A hipótese mais provável, como em geral acontece em situações assim, é que as pessoas recebam muito mais informações inúteis do que explicações baseadas em fatos, na lógica e na relevância. Fazer o quê? A saída mais prática, possivelmente, é ignorar tudo o que não ajude a entender a questão que de fato interessa — quais as chances efetivas de abrir-se a partir de agora um governo estrategicamente comprometido em derrotar o Brasil colonial que está aí.

Você sabe que Brasil é esse. É o país em que triunfam as corporações, as empreiteiras de obras e os funcionários públicos, sobretudo os da elite mais cara, mais poderosa e mais influente. É o Brasil submetido à ditadura de uma burocracia estúpida e voraz, dos 10 milhões de leis e da hostilidade permanente a quem produz. É o Brasil dos Incras, dos Ibamas, das Anvisas, das agências reguladoras de tudo, dos alvarás e licenças, das permissões e atestados, das certidões negativas e positivas. É o Brasil dividido em duas classes — a classe que trabalha e a classe dos beneficiários do “Estado”. A função da primeira é sustentar a segunda. A função da segunda é explorar a primeira.

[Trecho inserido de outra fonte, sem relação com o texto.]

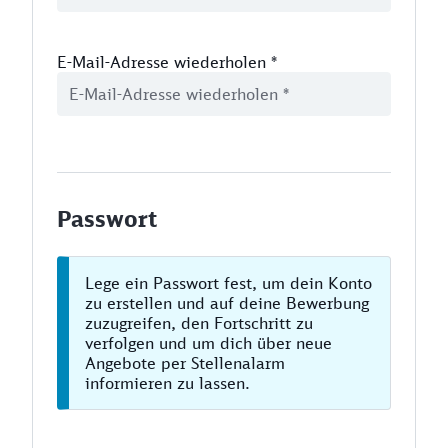
E-Mail-Adresse wiederholen
*
Passwort
Lege ein Passwort fest, um dein Konto
zu erstellen und auf deine Bewerbung
zuzugreifen, den Fortschritt zu
verfolgen und um dich über neue
Angebote per Stellenalarm
informieren zu lassen.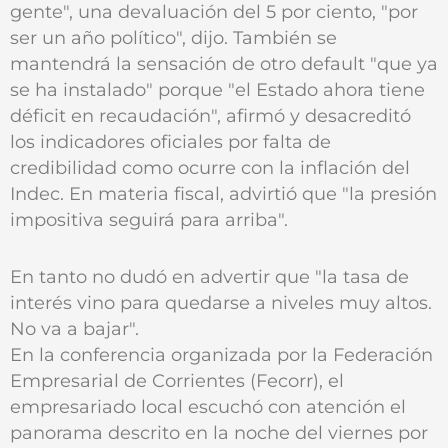
gente", una devaluación del 5 por ciento, "por
ser un año político", dijo. También se
mantendrá la sensación de otro default "que ya
se ha instalado" porque "el Estado ahora tiene
déficit en recaudación", afirmó y desacreditó
los indicadores oficiales por falta de
credibilidad como ocurre con la inflación del
Indec. En materia fiscal, advirtió que "la presión
impositiva seguirá para arriba".
En tanto no dudó en advertir que "la tasa de
interés vino para quedarse a niveles muy altos.
No va a bajar".
En la conferencia organizada por la Federación
Empresarial de Corrientes (Fecorr), el
empresariado local escuchó con atención el
panorama descrito en la noche del viernes por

É isso o que de fato interessa: se o futuro governo vai enfrentar, para valer, o Brasil anticapitalista, esquerdizado e ladrão que acredita unicamente na privatização absoluta do Estado em favor das camadas mais altas do funcionalismo, dos grupos organizados e dos “amigos do governo”. Se Bolsonaro, eventualmente, for para cima, o Brasil velho vai entregar uma boa parte dos pontos — se entregar metade do que tem hoje, já estará muito bom. Força para isso haverá. Se, ao contrário, ficar na conversa, dirijam-se a Deus para saber o que será de todos nós.